Энни дотанцевала до маленького зеркала и принялась разглядывать своё отражение – худенькое лицо и серо-зелёные глаза.
– Ты всего лишь Энни из Зелёных Мансард, – очень серьёзно обратилась она к самой себе. – И сколько ни пробуешь представить себя Корделией Фицджеральд, всё равно видишь себя такой, как сейчас. Но быть Энни из Зелёных Мансард всё равно гораздо приятнее, чем быть Энн из Ниоткуда, не правда ли?
С этими словами она нежно поцеловала своё отражение в зеркале и переместилась к окну.
– Добрый день, дорогая Снежная Королева! Добрый день, берёзки в низине! И тебе добрый день, дорогой серый дом на холме! Интересно, станет ли Диана моей сердечной подругой? Надеюсь, это случится и я её очень полюблю, но всё равно никогда не забуду Кети Морис и Виолетту. Ведь иначе я их очень обижу, а я ненавижу обижать людей, даже девочку из книжного шкафа и девочку-эхо. Я должна хорошо помнить их и каждый день отправлять им воздушный поцелуй.

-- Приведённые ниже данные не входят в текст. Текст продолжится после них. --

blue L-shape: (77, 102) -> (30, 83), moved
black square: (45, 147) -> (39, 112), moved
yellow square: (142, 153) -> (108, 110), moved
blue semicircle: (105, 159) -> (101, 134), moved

И Энни отправила на кончиках пальцев два поцелуя сквозь цветы вишни, а затем, подперев подбородок руками, пустилась в плавание по морю грёз.
Глава 9. Миссис Рэйчел в ужасе
Энни прожила в Зелёных Мансардах уже две недели, когда туда наконец пришла посмотреть на неё миссис Рэйчел Линд. Она не появлялась так долго вовсе не по своей вине. Причиной необычного долготерпения стал грипп, свирепо атаковавший добрую леди сразу же после прошлого визита к Марилле. Болела миссис Линд крайне редко и откровенно презирала людей, легко поддававшихся болезням. Но к гриппу она относилась почтительно, полагая его напастью, ниспосланной свыше, с коей смертному до́лжно покорно смириться. Поэтому стоически сидела дома, пока доктор не разрешил ей выйти на улицу. Тут уж она немедленно, сгорая от любопытства, устремилась к Зелёным Мансардам, чтобы увидеть наконец-то сироту Катбертов, о которой в Авонли уже ходило множество слухов и предположений.

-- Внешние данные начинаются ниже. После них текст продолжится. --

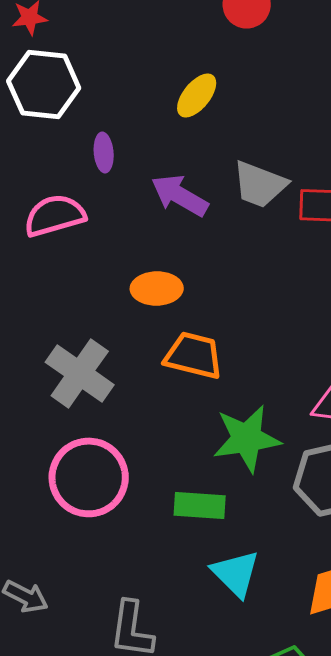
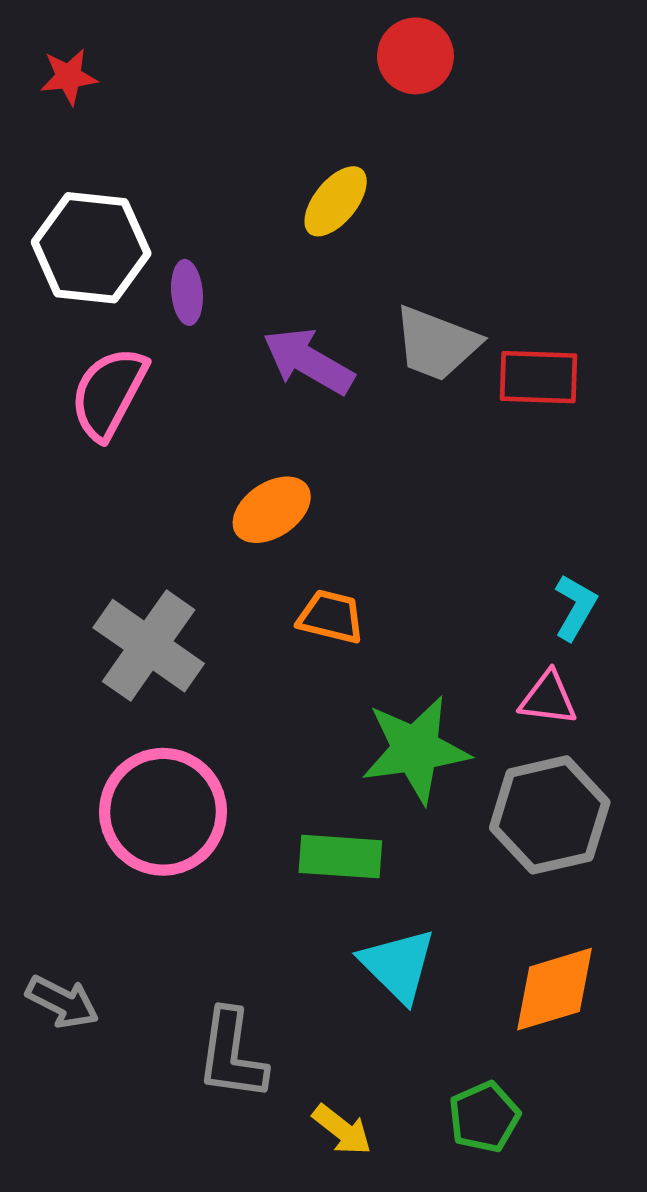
white hexagon: (44, 84) -> (91, 248), moved
pink semicircle: (55, 215) -> (109, 393), turned -46
orange ellipse: (157, 288) -> (272, 510), turned -33
orange trapezoid: (194, 355) -> (331, 617), size x0.7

Энни за эти две недели, не потратив впустую ни единой минуты свободного времени, успела перезнакомиться со всеми деревьями и кустами, набрела на тропу под яблоневым садом, прошла по ней вверх через полосу леса, обнаруживая по пути множество восхитительного – ручей, перекинутый через него мост, еловую рощу, арку из диких вишен, уголок, густо поросший папоротниками, и разбегающиеся во все стороны дорожки с клёнами и рябинами по бокам.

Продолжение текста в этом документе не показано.